- Born: 24 August 1904 Hyderabad, Sindh, British India
- Died: 7 November 1992 (aged 88) Mumbai, Maharashtra, India
- Education: D.J. Sindh College, Royal Institute of Science, Mumbai
- Occupation: Educationist
- Works: Founded colleges and Institutions in Mumbai, India.
- Title: Founder Secretary of Hyderabad (Sind) National Collegiate Board,; Principal of various colleges;

= K.M. Kundnani =

Educationist of India

Khushiram Motiram Kundnani (24 August 1904 - 7 November 1992), popularly known as Principal K.M. Kundnani, was an eminent educationist of India. Born in Hyderabad, Sindh, he was the founder secretary of the Hyderabad (Sind) National Collegiate Board and founder principal of Kishinchand Chellaram (K.C.) College, Churchgate and R.D. National College & S.W.A. Science College, Bandra.
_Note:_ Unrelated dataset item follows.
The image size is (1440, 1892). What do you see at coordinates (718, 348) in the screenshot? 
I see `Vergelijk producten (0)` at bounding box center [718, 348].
== Early life and education ==
K.M. Kundnani was born on 24 August 1904 at Hyderabad Sindh, British India (Now Pakistan). His father Motiram Kundnani was a humble soul and saint. He received early education at Hyderabad and then studied at D.J. Sindh College Karachi and Elphinstone College Bombay (now Mumbai). He was a brilliant student and always stood first in his studies. He was also interested in indoor and outdoor games and represented the University of Bombay several times. He obtained M.Sc. degree in Physics from Royal Institute of Science, Mumbai. Being deeply involved in sports, he became Chairman of the Inter-Collegiate Sports Committee and General Secretary for intergroup sports of the University of Bombay (Now University of Mumbai). He had also qualified as director of Physical Education from the YMCA College in Madras. In 1932, he joined the first Indian Himalayan Expedition Club, with excursions to Pindari and Kolahoi glaciers in consecutive years.

== Contributions ==
He joined the D.G. College (Now Government College University), Hyderabad as a lecturer in 1930 and became principal of the same college in 1947. After partition of the British India, he moved to Mumbai and established the Rishi Dayaram Gidumal National College at Bandra in 1949, with critical assistance from Advocate Hotchand Gopaldas Advani. This was the first college of the Sindhi community in India. This college was established by the Hyderabad (Sind) National Collegiate Board. Advocate Hotchand Gopaldas Advani was the founder president and Principal Kundnani was founder General Secretary of this board. After death of Hotchand Gopaldas Advani, on 9 May 1991, Kundnani took over as the president of the board.

Under the umbrella of the board, Kundnani established Kishinchand Chellaram (K.C.) College at Churchgate, Mumbai in 1954. Afterwards, he established H.R. College of Commerce, K.C. Law College, C.M.H. College, B.Ed College of Education, Dr L H Hiranandani College of Pharmacy (Pharmacy College), Gopaldas Advani Law College, M.M.K. College, Thagomal Shahani Engineering College, Principal K. M. Kundnani College of Pharmacy (KMKCP) and other colleges.

== Honors and awards ==
- Golden Plate by the Education Minister, Government of Maharashtra, India
- Gold Medal by the Governor of Maharashtra

== Death ==
K.M. Kundnani died on 7 November 1992 in Mumbai.